> _Materials provided_
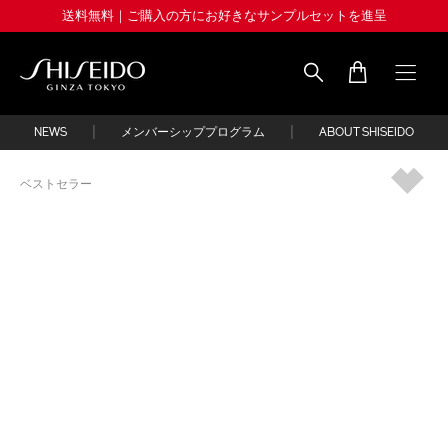
Skip
送料無料｜ご購入の方にお好きなサンプルセットを進呈
to
main
content
Shiseido
|
|
NEWS
メンバーシッププログラム
ABOUT SHISEIDO
IMAGE
ベストセラー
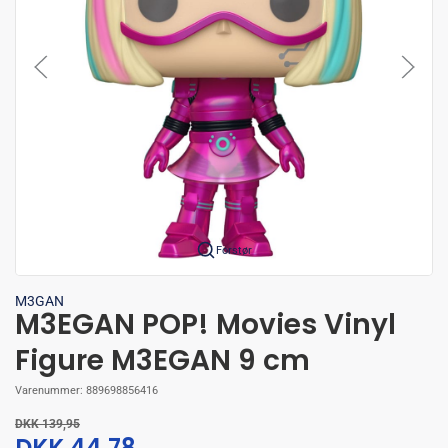
Forstør
M3GAN
M3EGAN POP! Movies Vinyl
Figure M3EGAN 9 cm
Varenummer:
889698856416
DKK 139,95
DKK 44,78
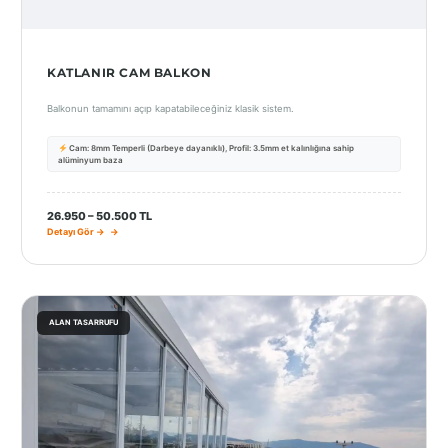
KATLANIR CAM BALKON
Balkonun tamamını açıp kapatabileceğiniz klasik sistem.
Cam: 8mm Temperli (Darbeye dayanıklı), Profil: 3.5mm et kalınlığına sahip
alüminyum baza
26.950 – 50.500 TL
Detayı Gör →
ALAN TASARRUFU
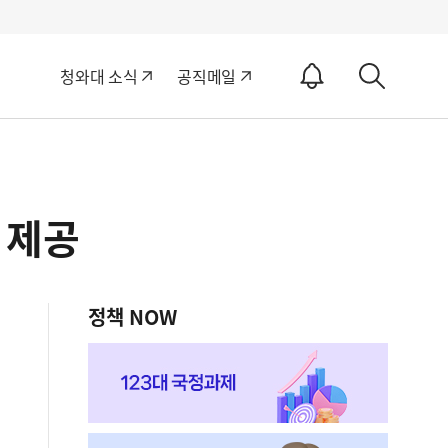
알
청와대 소식
공직메일
림
상
ON
세
검
색
 제공
정책 NOW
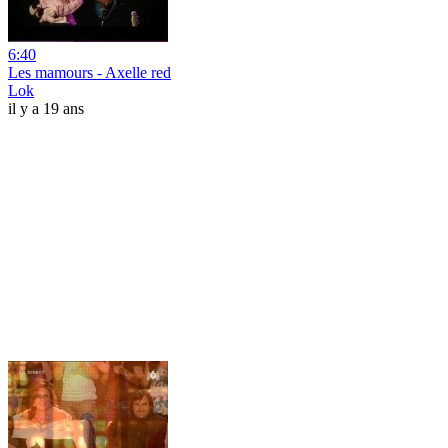
6:40
Les mamours - Axelle red
Lok
il y a 19 ans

> _Exercise objective_
Your answer must be an exact copy of every entry, with no pictures in it.

> _Solution_
Skip
送料無料｜ご購入の方にお好きなサンプルセットを進呈
to
main
content
Shiseido
|
|
NEWS
メンバーシッププログラム
ABOUT SHISEIDO
IMAGE
ベストセラー
Forstør
M3GAN
M3EGAN POP! Movies Vinyl
Figure M3EGAN 9 cm
Varenummer:
889698856416
DKK 139,95
DKK 44,78
KATLANIR CAM BALKON
Balkonun tamamını açıp kapatabileceğiniz klasik sistem.
Cam: 8mm Temperli (Darbeye dayanıklı), Profil: 3.5mm et kalınlığına sahip
alüminyum baza
26.950 – 50.500 TL
Detayı Gör →
ALAN TASARRUFU
알
청와대 소식
공직메일
림
상
ON
세
검
색
 제공
정책 NOW
6:40
Les mamours - Axelle red
Lok
il y a 19 ans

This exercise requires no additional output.